Blog, Mental Health, Minimalism

Anti-Productivity

Anti-Productivity.

I was watching a YouTube video on morning routines yesterday. The general gist of it was that anyone who actually pressed snooze on their alarm clock is a heathen, and if we hadn’t crammed most of a work day into the hours before breakfast time then, well, what’s even the point of existing. The presenter laughed and said they got up at 2am to start the day. I giggled and waited for the punchline. It never came. They actually got up at 2am to start the day. 2am.

Did they go back to sleep? Did they finish the day at 10am and live a nocturnal life? No. After finishing their morning routine at 8am, they went to work, for a full day. I had a little trouble computing this.

After a little reflection, it’s not their routine that’s a problem. I mean, do what you want – if you can sustain this routine and it make you happy, great! The thing that nagged at me was the insistence that anyone who hasn’t got an entire, productive early morning routine in place is lazy, or not dedicated enough to their goals. The focus on ‘productivity’ as the be-all and end-all of life. Achieve more! Achieve better! Cram more things into your day because this is the only way you can be successful as a human.

I am absolutely not a morning person. My brain mostly comes to life in the afternoon, followed by another spurt of vague comprehension around 11pm (bedtime! damnit, brain). I like to think that one of my ancestors was up late guarding the campfire and watching the stars, followed by being brought a mug of some sort of breakfast-y bone broth in their cave-bed the next morning. In fact, whether we get up early in the morning or function better later at night is influenced by our genes – but the fact that our society runs on 9-5 time means early risers are given a step up here.

But it’s ok! You can be productive late at night, too! Just shift that routine back a few hours. You can still do more, cram more in, highly prioritise your time for things like ‘habit stacking’, ‘goal setting’ and ‘time blocking’. Ew.

There is a limit on ‘more’. The recent revelations regarding working hours at Goldman Sachs echo the way in which achievement is defined in our world, but there comes a point where ‘more’ really just isn’t. At a point, things break down. People break down, quality of work breaks down, meaning of life breaks down. The cult of productivity fuels the viewpoint that more is better, which translates into all areas of our lives. Doing more is better. Buying more is better. Spending more is better.
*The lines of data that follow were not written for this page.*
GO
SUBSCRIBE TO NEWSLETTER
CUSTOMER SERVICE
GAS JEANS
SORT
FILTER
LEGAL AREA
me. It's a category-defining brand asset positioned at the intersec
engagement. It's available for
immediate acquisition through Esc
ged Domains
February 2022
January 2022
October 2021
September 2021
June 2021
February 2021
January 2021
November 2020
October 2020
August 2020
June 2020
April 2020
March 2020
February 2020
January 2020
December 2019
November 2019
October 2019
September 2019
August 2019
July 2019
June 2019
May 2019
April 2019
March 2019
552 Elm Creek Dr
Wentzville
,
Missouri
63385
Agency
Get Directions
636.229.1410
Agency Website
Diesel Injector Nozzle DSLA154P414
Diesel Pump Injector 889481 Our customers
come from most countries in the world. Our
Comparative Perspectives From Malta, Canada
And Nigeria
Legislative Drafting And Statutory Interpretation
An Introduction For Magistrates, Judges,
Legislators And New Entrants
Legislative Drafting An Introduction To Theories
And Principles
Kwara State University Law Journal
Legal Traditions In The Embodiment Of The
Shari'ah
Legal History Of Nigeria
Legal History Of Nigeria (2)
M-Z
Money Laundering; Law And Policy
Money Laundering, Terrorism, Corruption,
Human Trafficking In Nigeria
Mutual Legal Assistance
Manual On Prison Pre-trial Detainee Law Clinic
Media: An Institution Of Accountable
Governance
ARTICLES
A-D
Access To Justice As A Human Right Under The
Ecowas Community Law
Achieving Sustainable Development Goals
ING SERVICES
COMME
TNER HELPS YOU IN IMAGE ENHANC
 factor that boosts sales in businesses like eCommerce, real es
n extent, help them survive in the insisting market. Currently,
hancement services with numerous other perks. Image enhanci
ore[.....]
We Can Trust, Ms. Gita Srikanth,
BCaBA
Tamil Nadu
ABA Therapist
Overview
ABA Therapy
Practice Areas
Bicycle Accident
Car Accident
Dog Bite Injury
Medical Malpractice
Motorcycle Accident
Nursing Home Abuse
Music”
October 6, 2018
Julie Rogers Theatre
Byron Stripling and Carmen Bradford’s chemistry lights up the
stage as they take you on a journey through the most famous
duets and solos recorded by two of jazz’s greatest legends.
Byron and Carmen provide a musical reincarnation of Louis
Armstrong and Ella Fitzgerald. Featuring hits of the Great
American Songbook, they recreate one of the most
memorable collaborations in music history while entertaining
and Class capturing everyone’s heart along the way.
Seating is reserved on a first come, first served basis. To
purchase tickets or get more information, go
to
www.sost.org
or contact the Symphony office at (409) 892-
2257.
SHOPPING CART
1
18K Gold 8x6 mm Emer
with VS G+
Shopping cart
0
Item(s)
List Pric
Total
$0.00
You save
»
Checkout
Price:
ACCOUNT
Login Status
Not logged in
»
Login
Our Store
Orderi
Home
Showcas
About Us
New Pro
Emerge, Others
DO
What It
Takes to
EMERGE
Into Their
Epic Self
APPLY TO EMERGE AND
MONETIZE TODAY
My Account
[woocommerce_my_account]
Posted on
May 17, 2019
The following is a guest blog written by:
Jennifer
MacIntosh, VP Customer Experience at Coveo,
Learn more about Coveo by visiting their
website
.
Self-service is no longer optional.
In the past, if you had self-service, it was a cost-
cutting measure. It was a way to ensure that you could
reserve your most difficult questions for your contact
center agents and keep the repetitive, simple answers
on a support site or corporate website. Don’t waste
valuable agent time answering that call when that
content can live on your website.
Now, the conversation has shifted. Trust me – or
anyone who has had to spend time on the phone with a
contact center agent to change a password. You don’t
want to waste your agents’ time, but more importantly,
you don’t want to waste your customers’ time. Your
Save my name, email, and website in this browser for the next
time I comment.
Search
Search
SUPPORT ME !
Our planet is filling up whilst our people are breaking down.

I think we need to wonder where all this is going. Spending hours working to make a larger corporation even more money and hurting yourself in the process – does this have meaning beyond that idea of ‘busy-ness’? Can we still find meaning within this structure beyond making more and more and more?

I get that living in our society means we need to do a bit of ‘toeing the line’ to get by (jobs, bills, and so on), but forgoing everything that makes life good to slave away at the alter of productivity seems sad, to me. Does achievement have meaning outside of the company? Or is it all just make-believe…?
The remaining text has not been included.